JR : Dans la conception du handicap basée sur les droits de l’homme, les personnes handicapées possèdent tous les droits humains, à égalité avec les autres, y compris l’autonomie individuelle, la non-discrimination, le respect de la différence, l’acceptation des personnes handicapées comme faisant partie de la diversité humaine, la participation et l’insertion pleines et effectives à la société. Le Comité demande aux Etats d’assurer aux personnes en situation du handicap la possibilité de choisir leur lieu de résidence, leur milieu de vie. Il faut que les personnes handicapées aient accès à une gamme de services à domicile ou en établissement, à des services d’accompagnement, y compris l’aide personnelle nécessaire pour leur permettre de vivre dans la société et de s’y insérer.

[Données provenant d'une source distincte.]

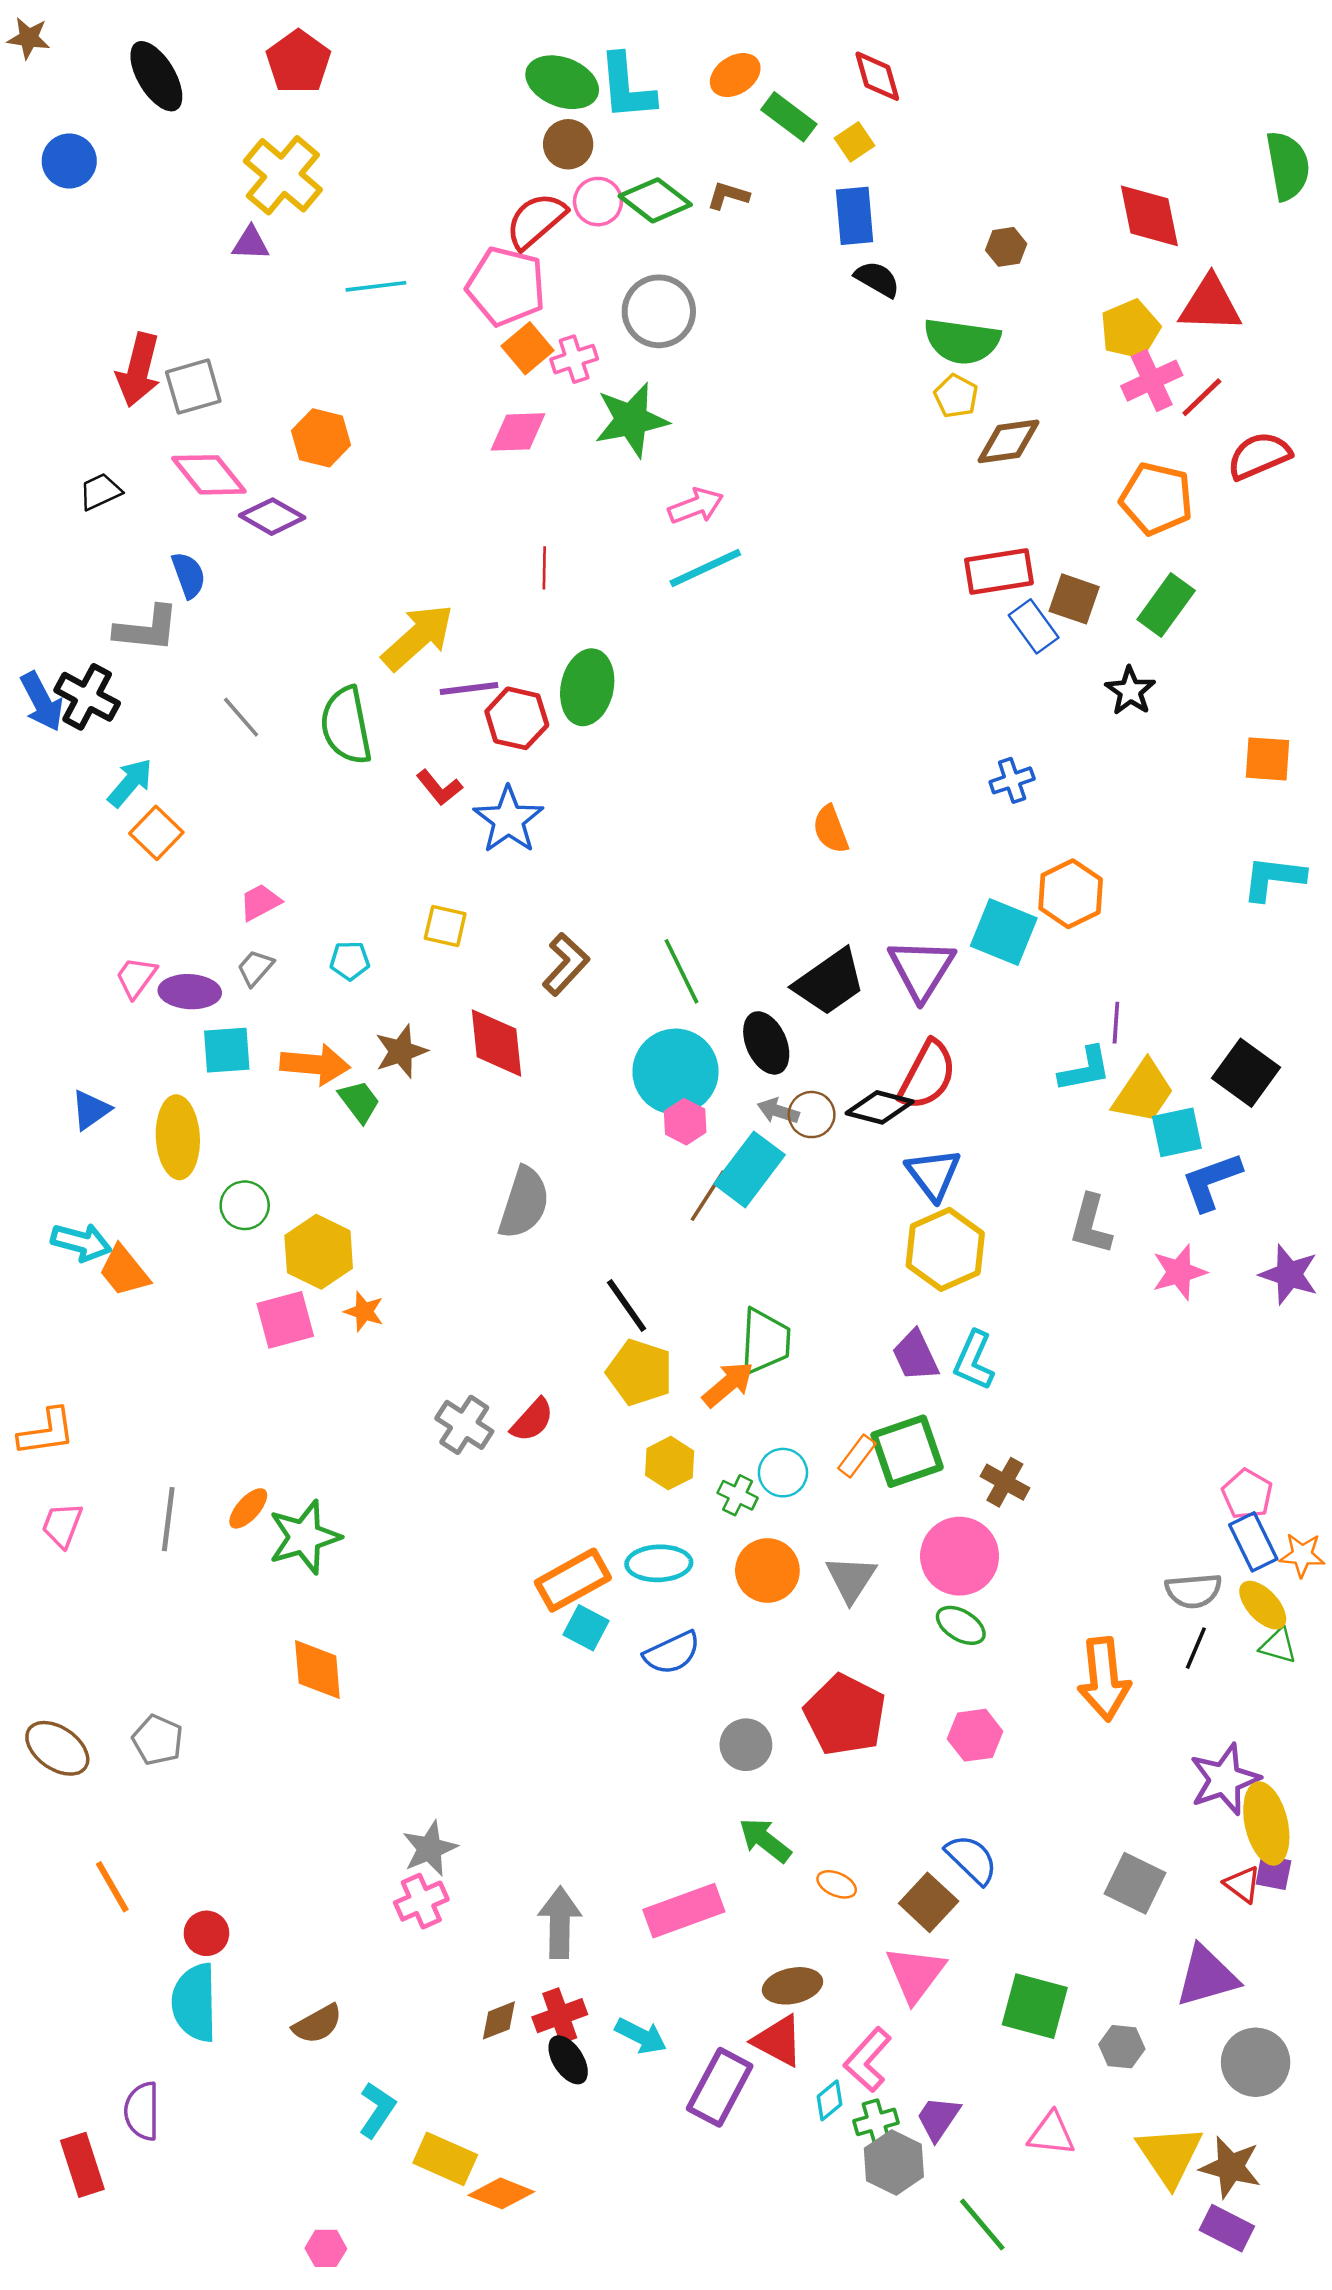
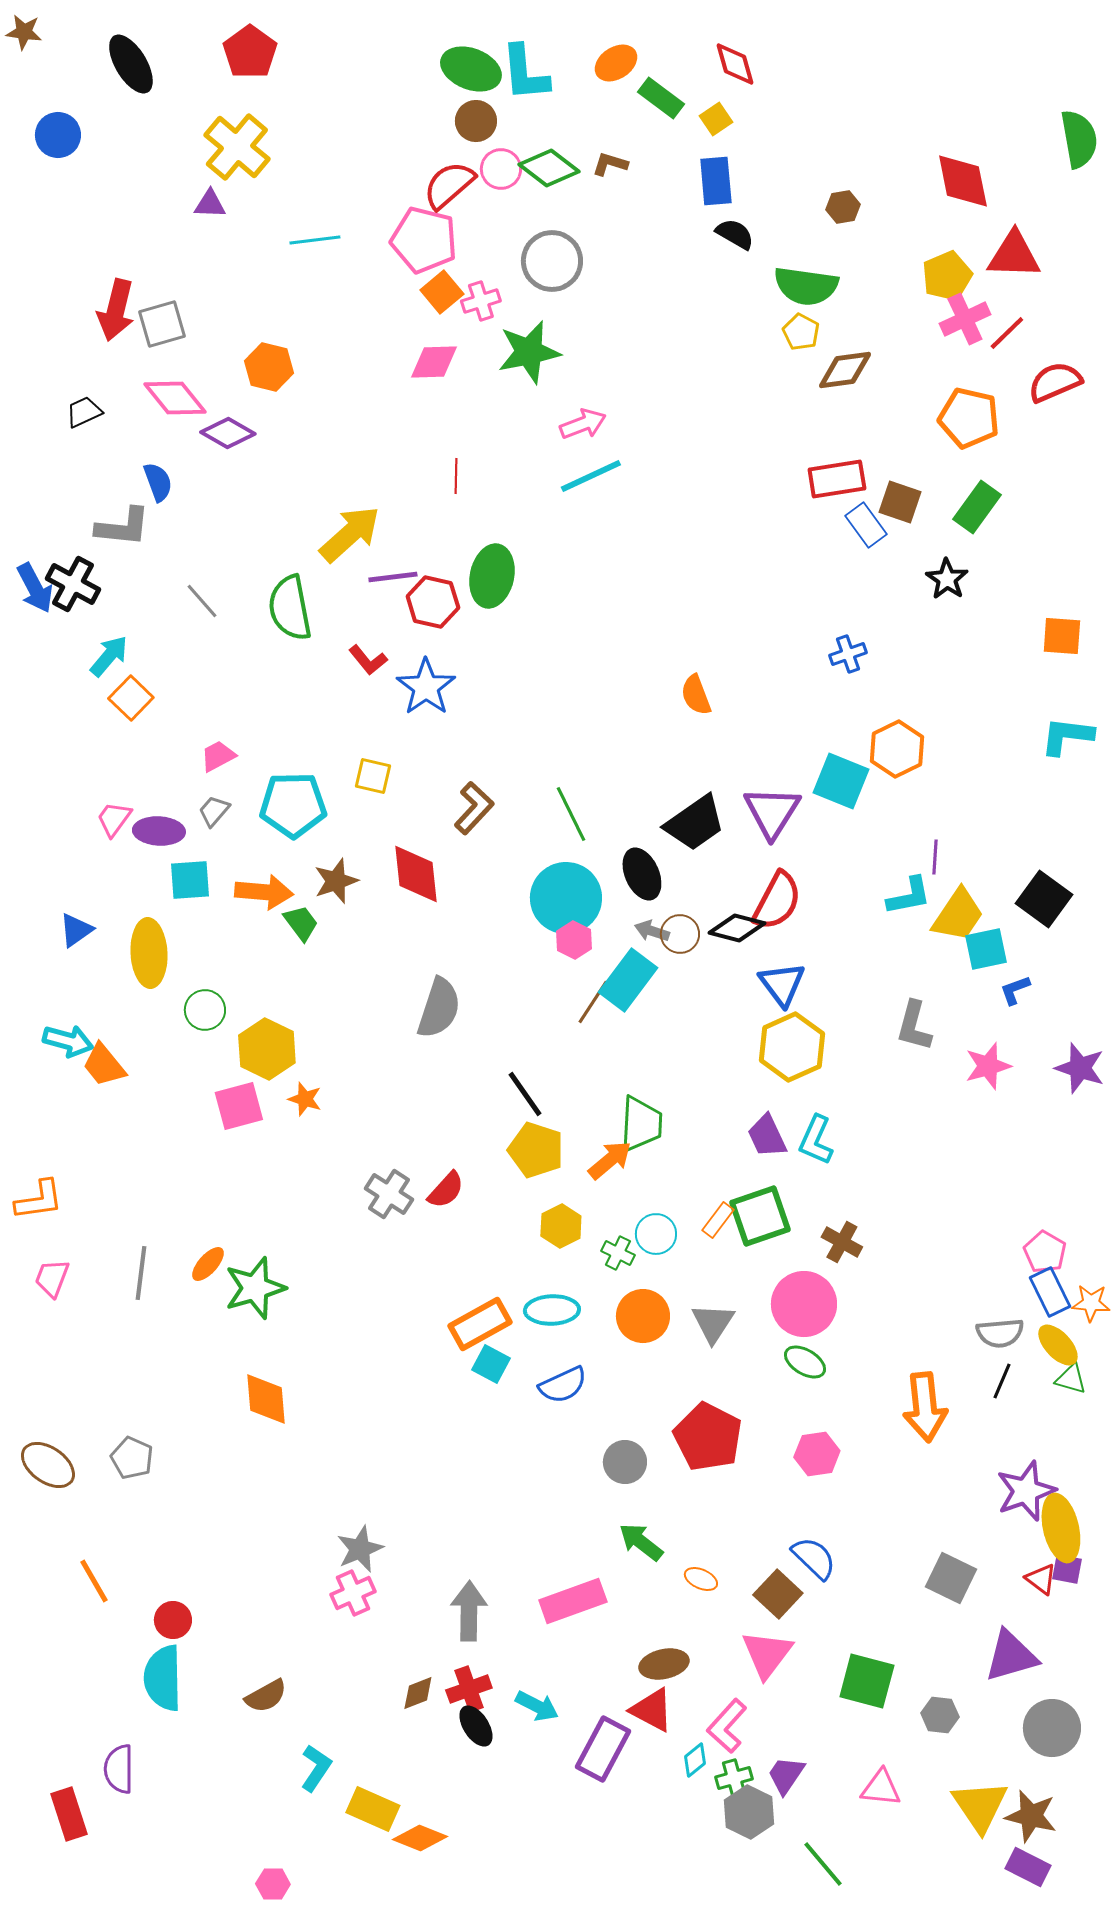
cyan pentagon: (350, 961) -> (293, 805), size x2.0
blue L-shape: (1211, 1181) -> (1015, 990), size x0.6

Le Comité s’est exprimé à plusieurs reprises sur les institutions pour personnes en situation du handicap. Dans les institutions, les personnes restent hors des environnements d’éducation et de travail réguliers. Par ailleurs, les enfants porteurs de handicap ont besoin de grandir dans une famille. Il faut garantir le soutien nécessaire pour que les personnes handicapées puissent vivre dans la communauté, dans un environnement familial pour les enfants, sur un pied d’égalité avec les autres.

3 Question à

Lucie Pacherie

Juriste à la Fondation Jérôme Lejeune

Des enjeux relatifs à la défense de la vie vont-ils émerger lors de la campagne présidentielle ?

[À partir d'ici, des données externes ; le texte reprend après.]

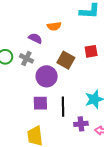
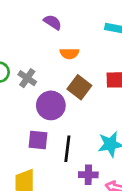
orange semicircle: (54, 26) -> (69, 53), moved
purple semicircle: (35, 38) -> (53, 22), moved

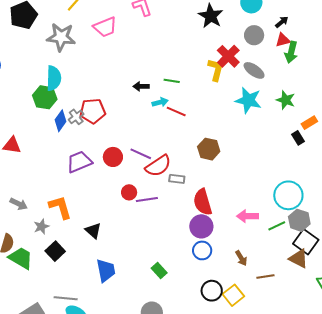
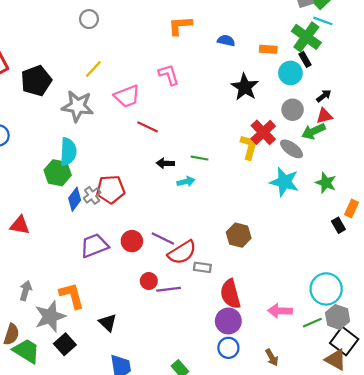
green arrow: (291, 52) -> (313, 131), moved, turned 50
red line: (176, 112) -> (148, 127), moved
orange rectangle: (309, 123) -> (352, 208), turned -35
gray arrow: (19, 204) -> (26, 291), turned -102
gray star: (41, 227) -> (50, 316), size x1.8

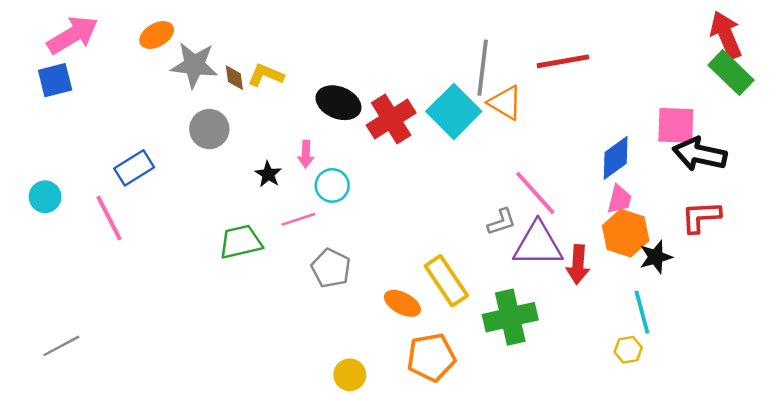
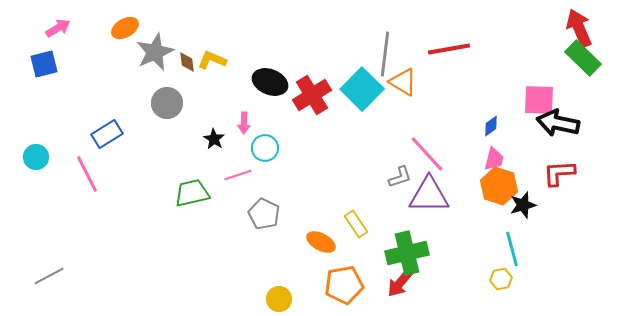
pink arrow: (73, 35) -> (58, 28), size x0.6
gray star: (194, 65) -> (155, 52), turned -30
blue diamond: (616, 158) -> (491, 126), size x0.6
red arrow: (578, 264) -> (400, 283), moved, turned 36
yellow rectangle: (446, 281) -> (356, 224), size x0.7

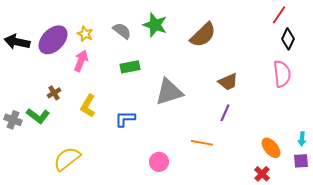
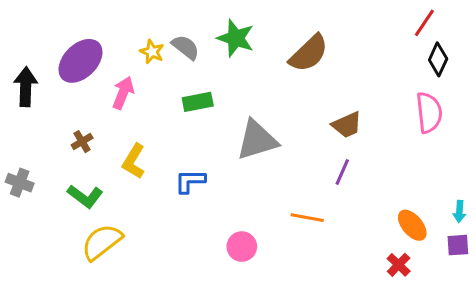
yellow star: (85, 34) -> (152, 52), moved
black arrow: (17, 42) -> (26, 87), moved, turned 80
green L-shape: (38, 116) -> (85, 196), moved

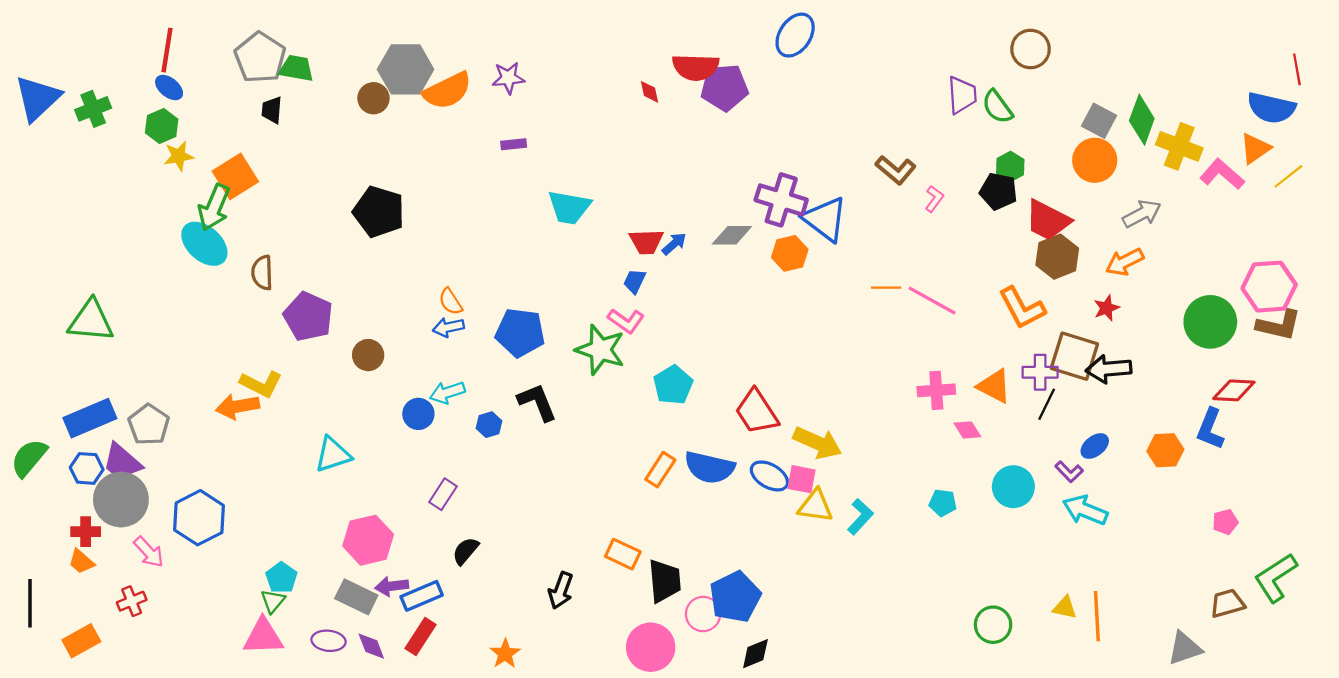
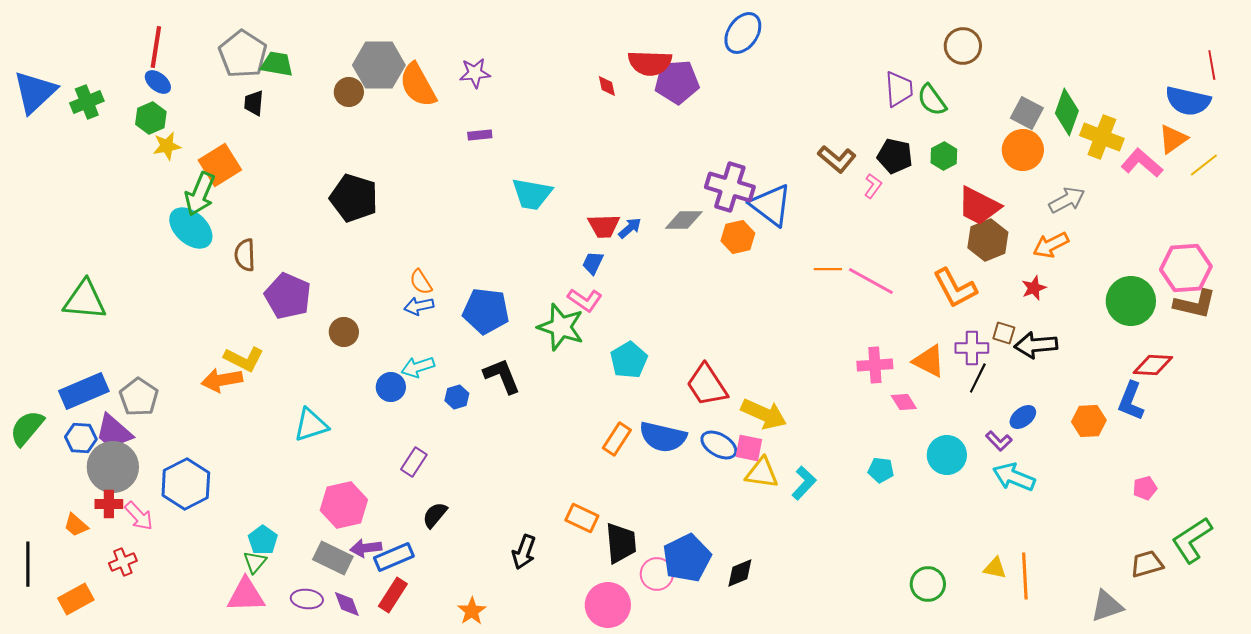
orange semicircle: (447, 91) -> (418, 85), turned 87
black pentagon: (998, 191) -> (895, 156), moved
brown square: (1074, 356) -> (1004, 333), size x0.5
red cross: (86, 532) -> (109, 504), moved
black diamond: (755, 654) -> (740, 573), moved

Le député Falorni, auteur de la proposition de loi visant à légaliser l’euthanasie retoquée au printemps, a fait pression sur l’exécutif afin que son texte soit de nouveau inscrit à l’ordre du jour de l’Assemblée. Line Renaud, porte-parole de l’association militant pour l’euthanasie (ADMD), a soutenu le lobbying au Parlement et affirmé l’intention du gouvernement dans un entretien à LCI : « c’est un sujet qui aura sa place dans la campagne électorale ». Le gouvernement attend les recommandations du CCNE qui seront publiées en décembre. De quoi servir le débat politique jusqu’à la présidentielle, en avril 2022.

Et sur l’avortement ?
En septembre, le gouvernement avait laissé entendre qu’il ne favoriserait pas la réinscription à l’ordre du jour de la proposition de loi Gaillot visant à étendre le délai d’IVG de 12 à 14 semaines et à supprimer la clause de conscience. Mais dans le même temps Emmanuel Macron a réaffirmé son soutien à l’avortement lors de la journée mondiale dédiée. Et le président du groupe majoritaire à l’Assemblée,
M. Castaner, a annoncé le retour du texte Gaillot fin novembre. Ce débat devrait être relancé fin novembre à l’Assemblée nationale et au Sénat dans la foulée.

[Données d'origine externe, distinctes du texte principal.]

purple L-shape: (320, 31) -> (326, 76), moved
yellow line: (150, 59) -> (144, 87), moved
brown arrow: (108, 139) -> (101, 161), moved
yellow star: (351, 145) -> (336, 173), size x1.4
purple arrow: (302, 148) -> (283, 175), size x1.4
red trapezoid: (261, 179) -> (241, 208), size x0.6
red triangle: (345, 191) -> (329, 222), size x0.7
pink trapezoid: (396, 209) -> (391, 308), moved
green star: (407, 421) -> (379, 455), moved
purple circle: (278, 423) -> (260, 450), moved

La Fondation Lejeune va-t-elle s’engager dans ce contexte ?
La Fondation ne cesse jamais la veille attentive des enjeux bioéthiques et sociétaux. Elle organise l’évènement annuel de la Marche pour la Vie (dimanche 16 janvier). Cette année, elle coordonne par ailleurs une mobilisation citoyenne de la fédération One of Us afin d’empêcher l’inscription de l’avortement comme valeur de l’Europe à l’occasion de la Conférence pour l’Avenir de l’Europe. Cet évènement dont les conclusions sont annoncées en mars 2022 va servir l’agenda de la présidence française de l’UE à partir de janvier 2022 et l’agenda politique des mois qui suivront. Chacun pourra participer à cette mobilisation, qui sera relayée sur les réseaux sociaux de la Fondation Jérôme Lejeune.